Key to the strength and versatility of these hybrid, layered materials in high-performance applications is the orientation of fibres in each layer. Recent innovations in additive manufacturing (3D printing) have made it possible to finetune this factor, thanks to the ability to include within the CAD file discrete printer-head orientation instructions for each layer of the component being printed, thereby optimising strength, flexibility, and durability for specific uses of the part. These 3D-printing tool-paths (a series of coordinated locations a tool will follow) in CAD file instructions are therefore a valuable trade secret for the manufacturers.
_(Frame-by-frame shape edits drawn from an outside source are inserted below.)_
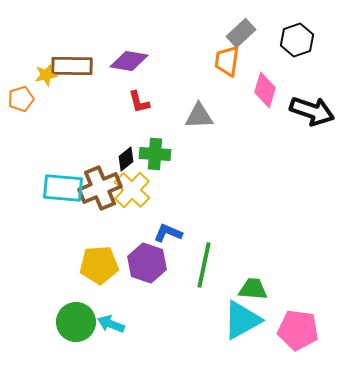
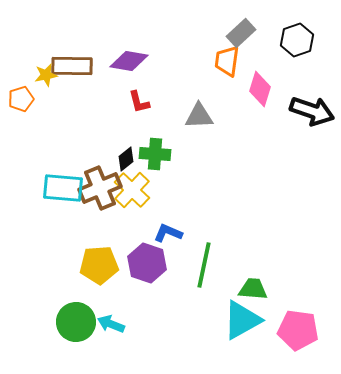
pink diamond: moved 5 px left, 1 px up
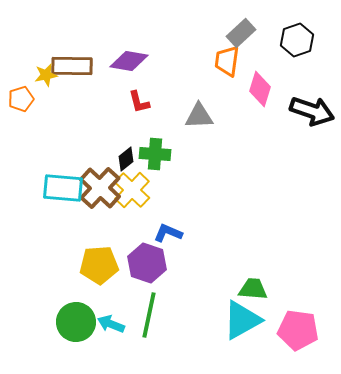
brown cross: rotated 24 degrees counterclockwise
green line: moved 55 px left, 50 px down
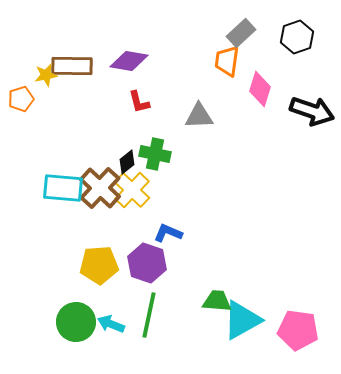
black hexagon: moved 3 px up
green cross: rotated 8 degrees clockwise
black diamond: moved 1 px right, 3 px down
green trapezoid: moved 36 px left, 12 px down
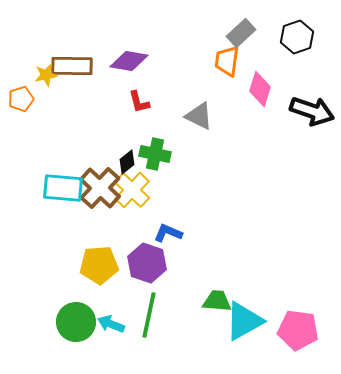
gray triangle: rotated 28 degrees clockwise
cyan triangle: moved 2 px right, 1 px down
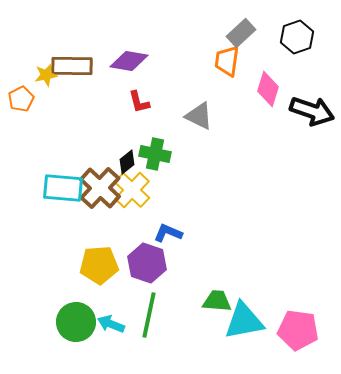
pink diamond: moved 8 px right
orange pentagon: rotated 10 degrees counterclockwise
cyan triangle: rotated 18 degrees clockwise
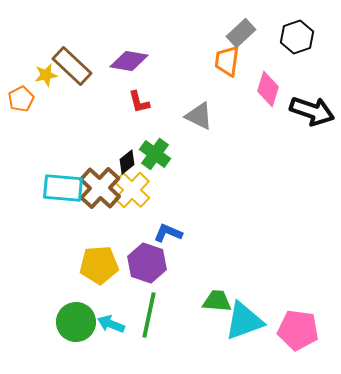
brown rectangle: rotated 42 degrees clockwise
green cross: rotated 24 degrees clockwise
cyan triangle: rotated 9 degrees counterclockwise
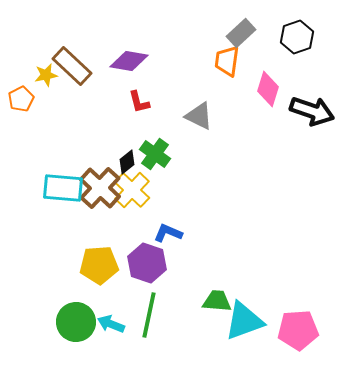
pink pentagon: rotated 12 degrees counterclockwise
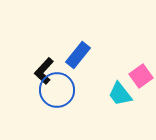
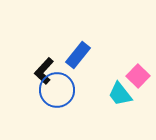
pink square: moved 3 px left; rotated 10 degrees counterclockwise
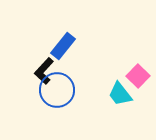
blue rectangle: moved 15 px left, 9 px up
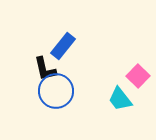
black L-shape: moved 1 px right, 2 px up; rotated 56 degrees counterclockwise
blue circle: moved 1 px left, 1 px down
cyan trapezoid: moved 5 px down
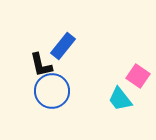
black L-shape: moved 4 px left, 4 px up
pink square: rotated 10 degrees counterclockwise
blue circle: moved 4 px left
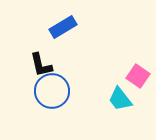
blue rectangle: moved 19 px up; rotated 20 degrees clockwise
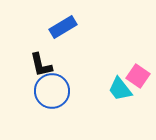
cyan trapezoid: moved 10 px up
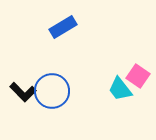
black L-shape: moved 18 px left, 27 px down; rotated 32 degrees counterclockwise
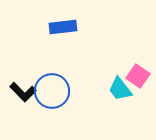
blue rectangle: rotated 24 degrees clockwise
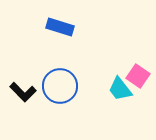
blue rectangle: moved 3 px left; rotated 24 degrees clockwise
blue circle: moved 8 px right, 5 px up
However, a team of researchers from NYU Tandon School of Engineering led by Nikhil Gupta, a professor in the Department of Mechanical and Aerospace Engineering showed that these tool-paths are also easy to reproduce — and therefore steal — with machine learning (ML) tools applied to the microstructures of the part obtained by a CT scan.
Their research, Reverse engineering of additive manufactured composite part by toolpath reconstruction using imaging and machine learning, published in Composites Science and Technology, demonstrates this method of reverse engineering of a 3D-printed glass-fibre reinforced polymer filament that, when 3D-printed, has a dimensional accuracy within one-third of 1% of the original part.
The investigators, including NYU Tandon graduate students Kaushik Yanamandra, Guan Lin Chen, Xianbo Xu, and Gary Mac show that the printing direction used during the 3D-printing process can be captured from the printed part’s fibre orientation via micro-CT scan image. However, since the fibre direction is difficult to discern with the naked eye, the team used ML algorithms trained over thousands of micro CT scan images to predict the fibre orientation on any fibre-reinforced 3D-printed model. The team validated its ML algorithm results on cylinder- and square-shaped models finding less than 0.5° error.
Gupta said the study raises concerns for the security of intellectual property in 3D-printed composite parts, where significant effort is invested in development but modern ML methods can make it easy to replicate them at low cost and in a short time.
Machine learning methods are being used in the design of complex parts but, as the study shows, they can be a double-edged sword, making reverse engineering also easier. The security concerns should also be a consideration during the design process and unclonable toolpaths should be developed in future research.
Nikhil Gupta, Professor in the Department of Mechanical and Aerospace Engineering
The study is supported by the National Science Foundation grant from the Secure and Trustworthy Computing program.